Bisnis.com, JAKARTA - Pemindahan Ibu Kota Negara dari Jakarta ke Penajam Paser Utara, Kalimatan Timur, meninggalkan banyak aset dengan nilai total cukup fantatis. Jakarta pun wajib siap mengoptimalkan manfaat aset yang ditinggal itu.
Menurut perhitungan Direktorat Jenderal Kekayaan Negara Kementerian Keuangan (DJKN Kemenkeu), pada 2020 total aset di DKI Jakarta mencapai Rp1.000 triliun berupa bangunan dan tanah.
Ketua Komisi III DPD RI Sylviana Murni dalam pemaparannya menyebut aset berupa gedung-gedung milik pemerintah pusat di Jakarta diperkirakan tidak akan kosong dan terbengkalai.
"Aset negara yang ada di Jakarta yang terdiri atas gedung-gedung kementerian/lembaga (K/L) atau Istana Negara rencananya akan disewakan untuk membiayai megaproyek Ibu ota," jelasnya dalam acara virtual berjudul Menata Jakarta Usai Ditinggal Ibu Kota, Jumat (4/2/2022).
Pemindahtanganan aset negara di Jakarta pun memiliki beberapa ketentuan. Pihak pengelola aset negara harus berupa badan usaha yang seluruh atau sebagian modalnya masih milik negara.

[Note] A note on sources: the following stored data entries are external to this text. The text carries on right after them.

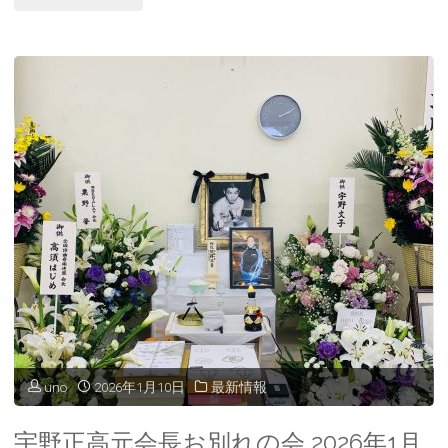
夏
の
体
験
レ
ッ
ス
ン
キ
uno
2026年1月10日
最新情報
ャ
ン
宇野正高元会長お別れの会 2026年1月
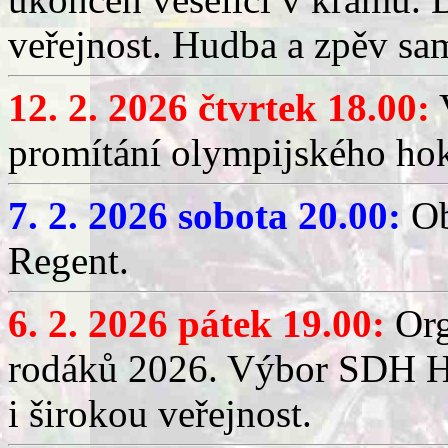
veřejnost. Hudba a zpěv sa
12. 2. 2026 čtvrtek 18.00:
V
promítání olympijského hok
7. 2. 2026 sobota 20.00:
Ob
Regent.
6. 2. 2026 pátek 19.00:
Org
rodáků 2026. Výbor SDH Hř
i širokou veřejnost.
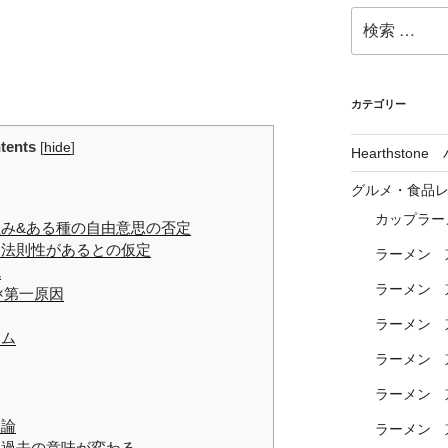
検
索:
カテゴリー
tents
[
hide
]
Hearthsto
グルメ・食品
カップラー
み&ある種の自由意思の否定
る法則性があるとの仮定
ラーメン 
説
ラーメン 
×第一原因
ラーメン 
ーム
ラーメン 
ラーメン 
定論
ラーメン 
、過去の意味が変わる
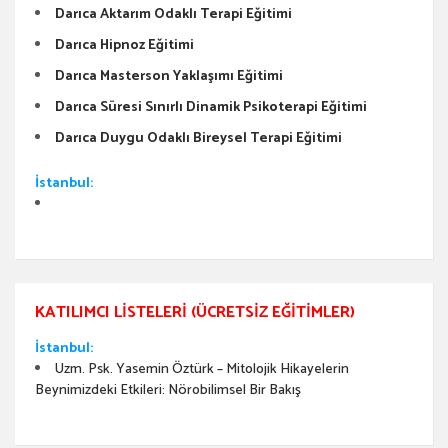
Darıca Aktarım Odaklı Terapi Eğitimi
Darıca Hipnoz Eğitimi
Darıca Masterson Yaklaşımı Eğitimi
Darıca Süresi Sınırlı Dinamik Psikoterapi Eğitimi
Darıca Duygu Odaklı Bireysel Terapi Eğitimi
İstanbul:
KATILIMCI LISTELERI (ÜCRETSIZ EĞITIMLER)
İstanbul:
Uzm. Psk. Yasemin Öztürk – Mitolojik Hikayelerin
Beynimizdeki Etkileri: Nörobilimsel Bir Bakış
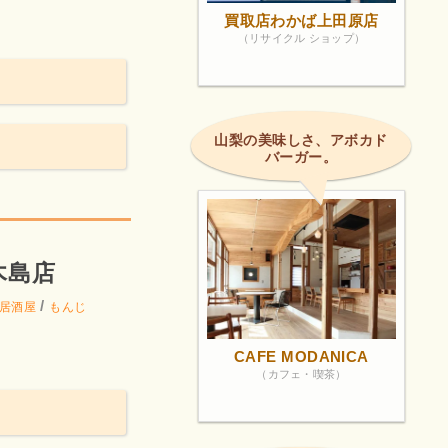
買取店わかば上田原店
（リサイクル ショップ）
山梨の美味しさ、アボカド
バーガー。
木島店
/
居酒屋
もんじ
CAFE MODANICA
（カフェ・喫茶）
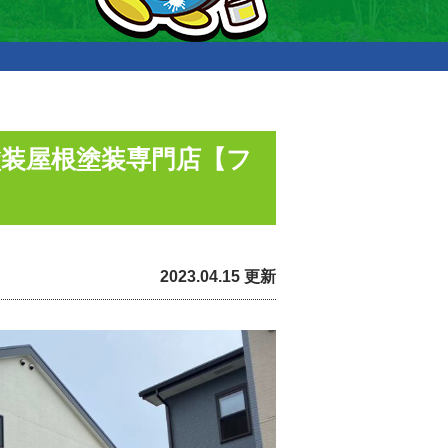
塗装屋根塗装専門店【フ
2023.04.15 更新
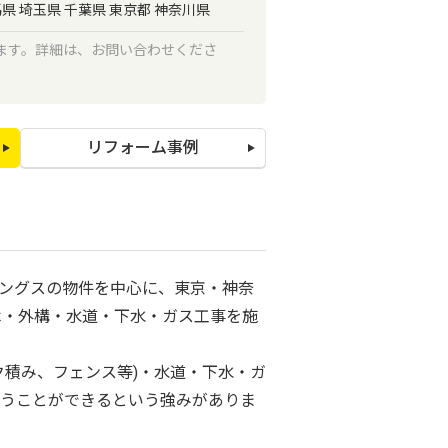
馬県 埼玉県 千葉県 東京都 神奈川県
ます。詳細は、お問い合わせくださ
リフォーム事例
ングスの物件を中心に、東京・神奈
木・外構・水道・下水・ガス工事を施
ク積み、フェンス等)・水道・下水・ガ
うことができるという強みがありま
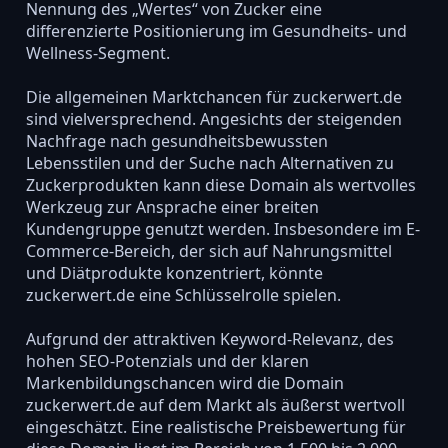
Nennung des „Wertes“ von Zucker eine
differenzierte Positionierung im Gesundheits- und
Wellness-Segment.
Die allgemeinen Marktchancen für zuckerwert.de
sind vielversprechend. Angesichts der steigenden
Nachfrage nach gesundheitsbewussten
Lebensstilen und der Suche nach Alternativen zu
Zuckerprodukten kann diese Domain als wertvolles
Werkzeug zur Ansprache einer breiten
Kundengruppe genutzt werden. Insbesondere im E-
Commerce-Bereich, der sich auf Nahrungsmittel
und Diätprodukte konzentriert, könnte
zuckerwert.de eine Schlüsselrolle spielen.
Aufgrund der attraktiven Keyword-Relevanz, des
hohen SEO-Potenzials und der klaren
Markenbildungschancen wird die Domain
zuckerwert.de auf dem Markt als äußerst wertvoll
eingeschätzt. Eine realistische Preisbewertung für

Proses pemindahtanganan aset itu, lanjutnya, akan dilakukan melalui tender yang sesuai dengan peraturan perundang-undangan.
Baca Juga
Nantinya, bentuk pengelolaan dan pemanfaatan aset atau barang milik negara (BMN) di Jakarta akan diutamakan berjalan menggunakan sejumlah skema.
Antara lain, skema sewa, bangun guna serah/bangun serah guna (BGS/BSG), kerja sama pemanfaatan (KSP), serta kerja sama penyediaan infrastruktur (KSPI).
Melalui kerja sama pemerintah dan badan usaha (KSPU), optimalisasi aset di Jakarta nantinya akan dilakukan melalui beberapa skema.
Pertama, skema tarif (availability payment). Kedua, skema design build, finance, operate, and maintenance.
Ketiga, skema pelanggan (subscription) dengan mengacu pada model Masayoshi Softbank di Jepang.
Terdapat dua model. Pertama, 50 persen pemanfaatan ditanggung oleh pemerintah. Kedua, seluruhnya ditanggung oleh swasta.
"Jakarta sudah punya aset. Nah, aset-aset tersebut tidak boleh terlupakan," kata Sylviana.